*YOUR GOAL:*
Find each line below containing the word "مشاوره" and copy it.

*LISTED ENTRIES:*
-------------------------

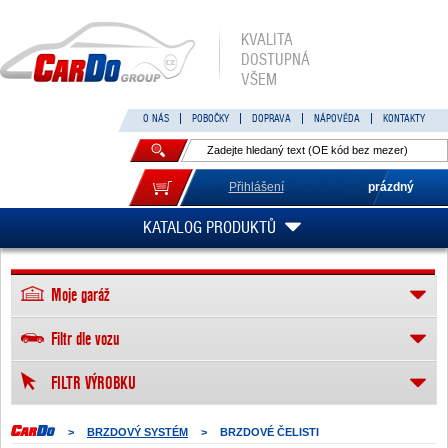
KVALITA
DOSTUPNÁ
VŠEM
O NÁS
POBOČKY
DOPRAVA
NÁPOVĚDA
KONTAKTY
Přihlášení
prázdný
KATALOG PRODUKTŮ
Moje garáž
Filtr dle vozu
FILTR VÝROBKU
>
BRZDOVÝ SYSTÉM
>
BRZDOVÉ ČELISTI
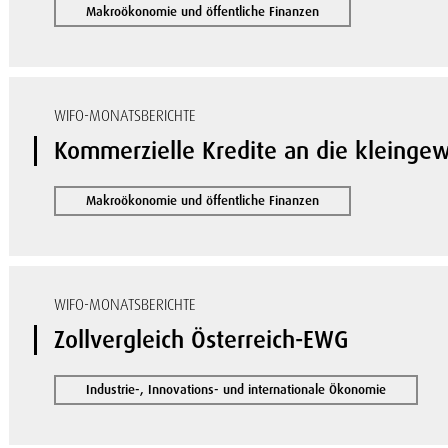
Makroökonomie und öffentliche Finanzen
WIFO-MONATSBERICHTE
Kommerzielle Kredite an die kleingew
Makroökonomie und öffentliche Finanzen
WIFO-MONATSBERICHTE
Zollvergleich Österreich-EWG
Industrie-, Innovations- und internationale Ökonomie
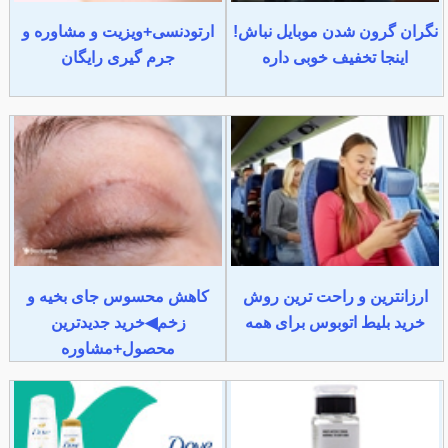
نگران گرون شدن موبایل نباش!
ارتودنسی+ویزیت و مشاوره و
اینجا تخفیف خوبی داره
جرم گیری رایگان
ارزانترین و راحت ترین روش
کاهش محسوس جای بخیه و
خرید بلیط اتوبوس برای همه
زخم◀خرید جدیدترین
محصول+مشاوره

-------------------------

*ANSWER BOX:*
ارتودنسی+ویزیت و مشاوره و
محصول+مشاوره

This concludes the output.